Obtaining the clay was an adventure. We went to Clayhaithe, north of Cambridge, which sounded like a good place to start. After a fruitless search for clay, I was sat by the river bank wondering what to do when a passing dredger stopped and pulled out half a ton of clay for me to fill my buckets. I weather-proofed it and added a bit more insulation. The only change with the next oven I make is that it will be bigger.
We’ve had great fun cooking pizzas, stews and all kinds of dishes. But on Boxing-day, we cooked a whole shoulder of pork for 25 people. It cooked for 14 hours and was magnificent.  Thanks for all the help.
Thanks for sharing Richard – she’s a beauty! I challenge anyone to look at the picture, below, of the pork roast and not drool – even vegans! Best wishes, Simon.

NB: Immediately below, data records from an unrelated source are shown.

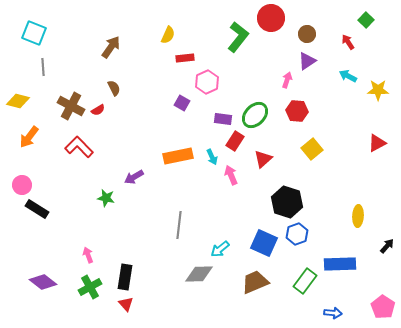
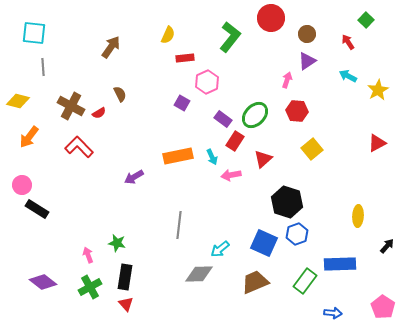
cyan square at (34, 33): rotated 15 degrees counterclockwise
green L-shape at (238, 37): moved 8 px left
brown semicircle at (114, 88): moved 6 px right, 6 px down
yellow star at (378, 90): rotated 30 degrees counterclockwise
red semicircle at (98, 110): moved 1 px right, 3 px down
purple rectangle at (223, 119): rotated 30 degrees clockwise
pink arrow at (231, 175): rotated 78 degrees counterclockwise
green star at (106, 198): moved 11 px right, 45 px down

Your Ovens Featured Part One: Andrew’s Oven in Austin, Texas.

While the rain continues unabated here in the UK, with no sign of sunshine on the horizon, I have decided to add a few posts which feature ovens from fans of the blog (and who have used, to some degree, my instructions to build their own). What I love more than anything is seeing how other people interpret the original design I posted – and end up with incredible looking creations of their own.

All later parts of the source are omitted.